<<<<
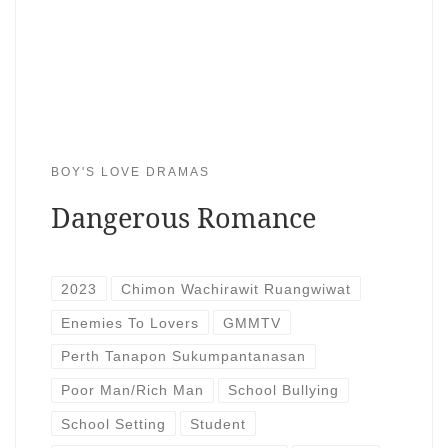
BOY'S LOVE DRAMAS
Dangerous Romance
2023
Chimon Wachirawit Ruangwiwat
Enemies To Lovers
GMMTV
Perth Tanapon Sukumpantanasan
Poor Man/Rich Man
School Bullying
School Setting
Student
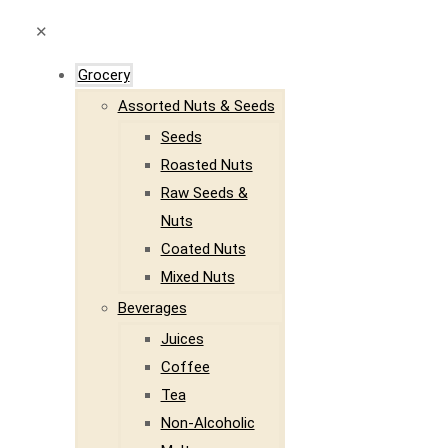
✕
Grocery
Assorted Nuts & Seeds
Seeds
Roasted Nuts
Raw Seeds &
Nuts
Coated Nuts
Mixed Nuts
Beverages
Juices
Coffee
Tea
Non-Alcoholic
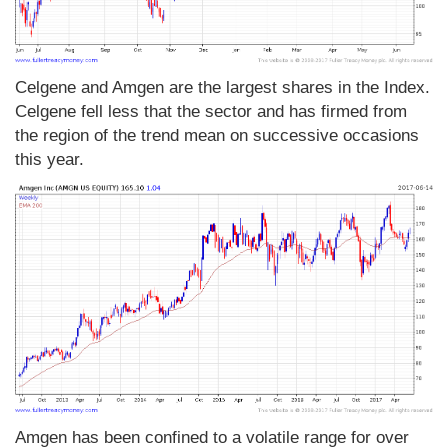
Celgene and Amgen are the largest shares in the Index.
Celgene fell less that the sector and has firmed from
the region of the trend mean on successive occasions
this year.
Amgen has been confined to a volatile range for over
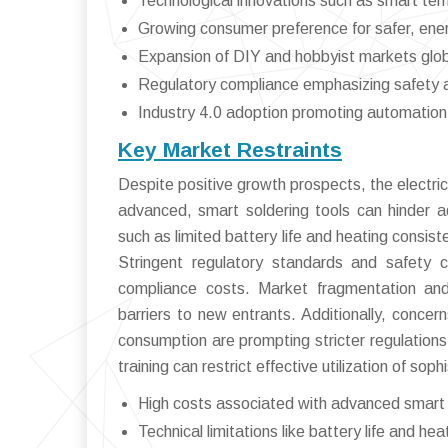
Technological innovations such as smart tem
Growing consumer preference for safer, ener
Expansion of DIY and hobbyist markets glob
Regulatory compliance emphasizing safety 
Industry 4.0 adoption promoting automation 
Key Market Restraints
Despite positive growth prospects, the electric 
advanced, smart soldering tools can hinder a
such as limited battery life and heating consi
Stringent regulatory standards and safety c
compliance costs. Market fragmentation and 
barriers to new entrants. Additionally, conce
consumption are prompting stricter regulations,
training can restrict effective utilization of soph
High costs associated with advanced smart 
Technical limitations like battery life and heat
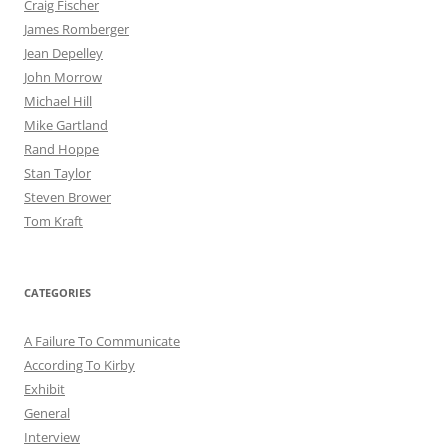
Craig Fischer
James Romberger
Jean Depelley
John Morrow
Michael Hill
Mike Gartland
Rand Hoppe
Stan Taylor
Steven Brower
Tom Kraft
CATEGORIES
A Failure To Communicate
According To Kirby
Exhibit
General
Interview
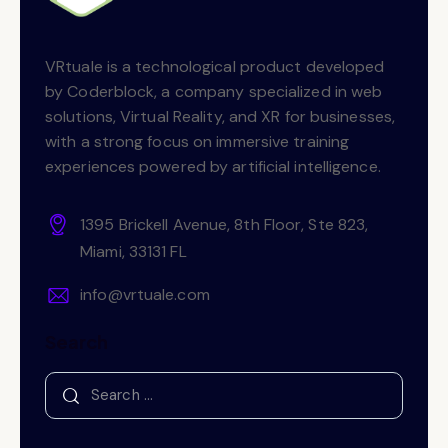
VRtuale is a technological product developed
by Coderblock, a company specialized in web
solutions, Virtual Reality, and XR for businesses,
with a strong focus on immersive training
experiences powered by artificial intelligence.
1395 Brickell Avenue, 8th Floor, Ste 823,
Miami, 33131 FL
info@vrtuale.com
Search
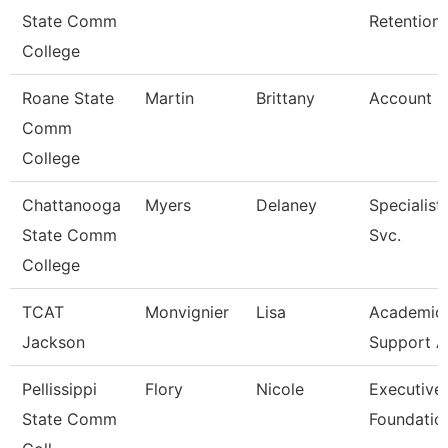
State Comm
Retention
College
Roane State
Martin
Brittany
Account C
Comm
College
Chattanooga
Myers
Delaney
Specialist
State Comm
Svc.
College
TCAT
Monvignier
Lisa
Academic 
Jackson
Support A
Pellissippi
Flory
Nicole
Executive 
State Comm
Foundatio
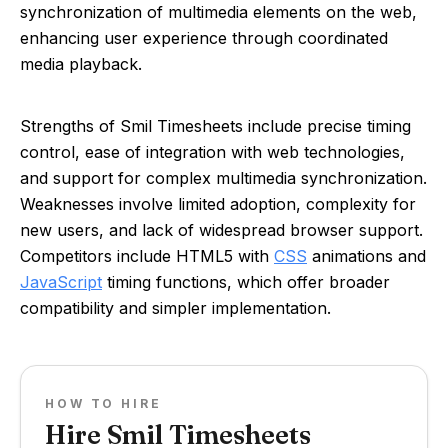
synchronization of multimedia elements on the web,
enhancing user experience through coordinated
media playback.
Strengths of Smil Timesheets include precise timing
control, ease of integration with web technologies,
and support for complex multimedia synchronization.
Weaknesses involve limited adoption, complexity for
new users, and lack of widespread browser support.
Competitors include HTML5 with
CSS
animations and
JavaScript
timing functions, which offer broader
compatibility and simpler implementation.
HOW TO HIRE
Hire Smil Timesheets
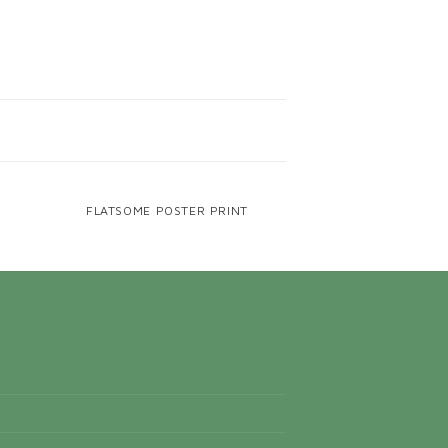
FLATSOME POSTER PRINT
>>>>
<<<<
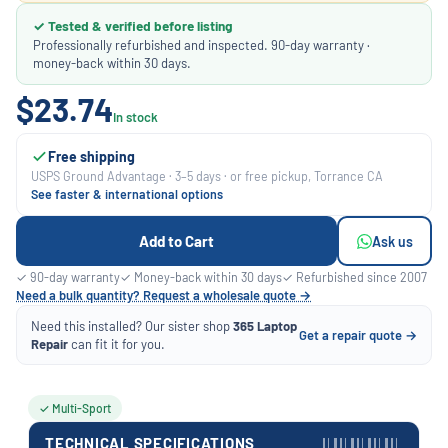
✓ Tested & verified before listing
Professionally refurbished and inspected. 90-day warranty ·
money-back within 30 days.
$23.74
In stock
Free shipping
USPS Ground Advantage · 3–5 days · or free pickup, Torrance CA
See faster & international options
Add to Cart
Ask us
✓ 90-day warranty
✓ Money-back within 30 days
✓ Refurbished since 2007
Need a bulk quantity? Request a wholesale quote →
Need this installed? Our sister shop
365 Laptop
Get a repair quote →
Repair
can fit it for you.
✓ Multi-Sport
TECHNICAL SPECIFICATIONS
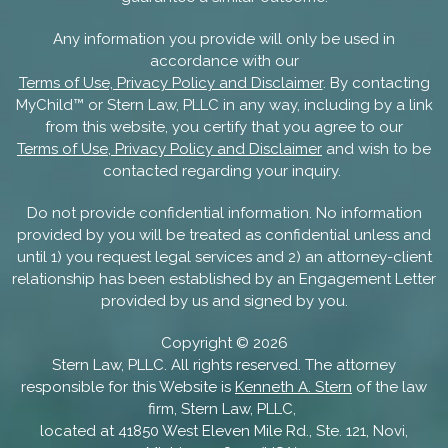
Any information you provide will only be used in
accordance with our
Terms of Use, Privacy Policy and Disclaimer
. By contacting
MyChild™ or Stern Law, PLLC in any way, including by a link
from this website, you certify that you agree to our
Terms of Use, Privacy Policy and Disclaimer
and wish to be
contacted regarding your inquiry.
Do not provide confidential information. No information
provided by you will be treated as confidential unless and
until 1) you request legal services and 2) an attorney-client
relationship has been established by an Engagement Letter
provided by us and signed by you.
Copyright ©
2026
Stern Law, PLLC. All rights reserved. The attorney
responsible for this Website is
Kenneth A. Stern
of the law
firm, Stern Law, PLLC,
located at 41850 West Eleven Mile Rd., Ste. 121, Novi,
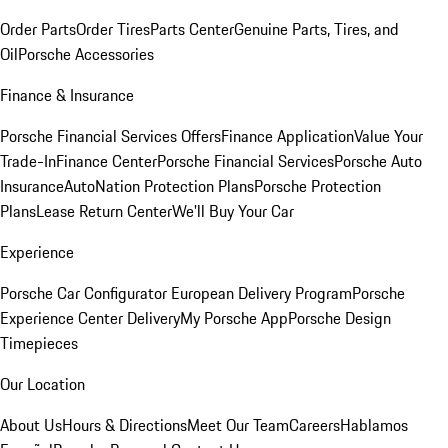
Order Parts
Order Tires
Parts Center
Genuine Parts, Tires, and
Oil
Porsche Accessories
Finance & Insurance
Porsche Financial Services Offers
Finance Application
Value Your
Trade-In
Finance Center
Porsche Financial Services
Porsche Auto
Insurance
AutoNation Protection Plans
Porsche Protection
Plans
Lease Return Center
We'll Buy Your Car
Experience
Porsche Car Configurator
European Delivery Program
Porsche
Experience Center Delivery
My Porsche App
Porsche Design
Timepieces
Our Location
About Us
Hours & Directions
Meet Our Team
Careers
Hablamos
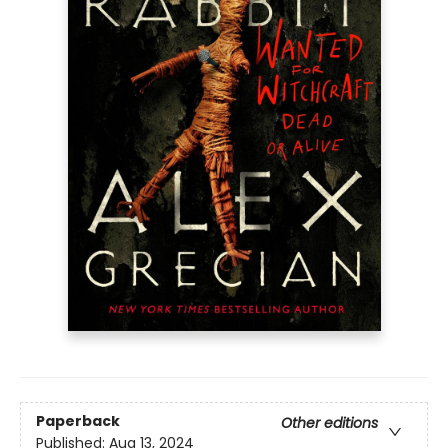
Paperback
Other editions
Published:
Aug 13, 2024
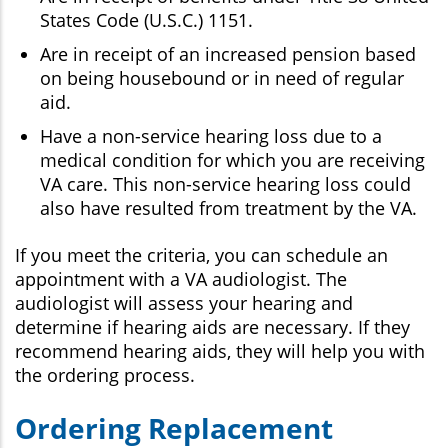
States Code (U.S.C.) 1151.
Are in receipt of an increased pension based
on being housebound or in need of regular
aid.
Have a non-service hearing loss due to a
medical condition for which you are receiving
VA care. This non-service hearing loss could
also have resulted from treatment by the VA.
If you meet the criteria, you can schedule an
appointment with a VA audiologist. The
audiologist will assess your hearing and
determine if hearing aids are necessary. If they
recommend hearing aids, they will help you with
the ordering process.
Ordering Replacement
>>>>
<<<<
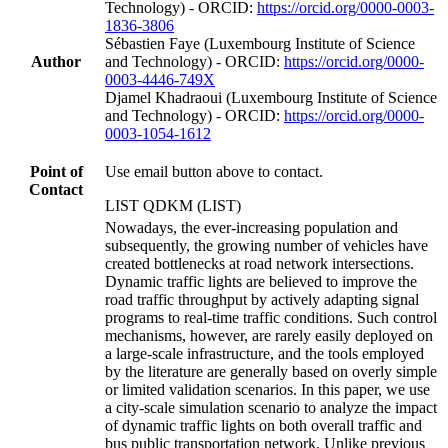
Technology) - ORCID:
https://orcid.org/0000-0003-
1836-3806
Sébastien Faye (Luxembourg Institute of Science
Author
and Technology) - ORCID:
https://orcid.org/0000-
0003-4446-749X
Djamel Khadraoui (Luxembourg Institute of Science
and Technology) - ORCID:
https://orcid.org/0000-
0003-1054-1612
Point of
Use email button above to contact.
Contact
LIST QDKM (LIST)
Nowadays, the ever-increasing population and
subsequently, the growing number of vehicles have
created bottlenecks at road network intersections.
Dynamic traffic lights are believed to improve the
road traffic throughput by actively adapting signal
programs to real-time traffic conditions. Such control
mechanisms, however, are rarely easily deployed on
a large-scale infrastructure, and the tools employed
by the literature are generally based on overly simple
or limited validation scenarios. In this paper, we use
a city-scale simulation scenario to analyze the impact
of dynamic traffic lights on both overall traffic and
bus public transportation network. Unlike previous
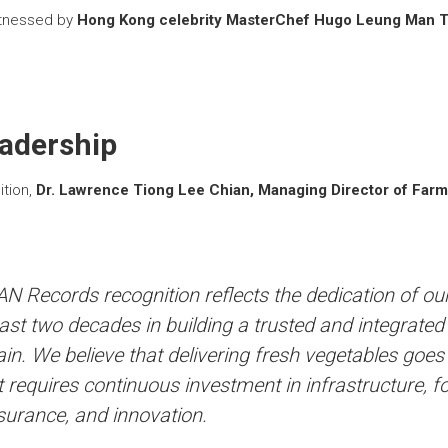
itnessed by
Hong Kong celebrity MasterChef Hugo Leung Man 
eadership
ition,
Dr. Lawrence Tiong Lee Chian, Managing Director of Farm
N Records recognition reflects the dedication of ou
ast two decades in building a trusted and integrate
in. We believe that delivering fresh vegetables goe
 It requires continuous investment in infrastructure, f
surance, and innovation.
>>>>
**YOUR ASSIGNMENT**. Starting with the line that contains "such as limited" and finishing with the line that contains "Stan Taylor", reproduce every line of the material above exactly, but not the pictures.

**YOUR SOLUTION**.
such as limited battery life and heating consi
Stringent regulatory standards and safety c
compliance costs. Market fragmentation and 
barriers to new entrants. Additionally, conce
consumption are prompting stricter regulations,
training can restrict effective utilization of soph
High costs associated with advanced smart 
Technical limitations like battery life and heat
Craig Fischer
James Romberger
Jean Depelley
John Morrow
Michael Hill
Mike Gartland
Rand Hoppe
Stan Taylor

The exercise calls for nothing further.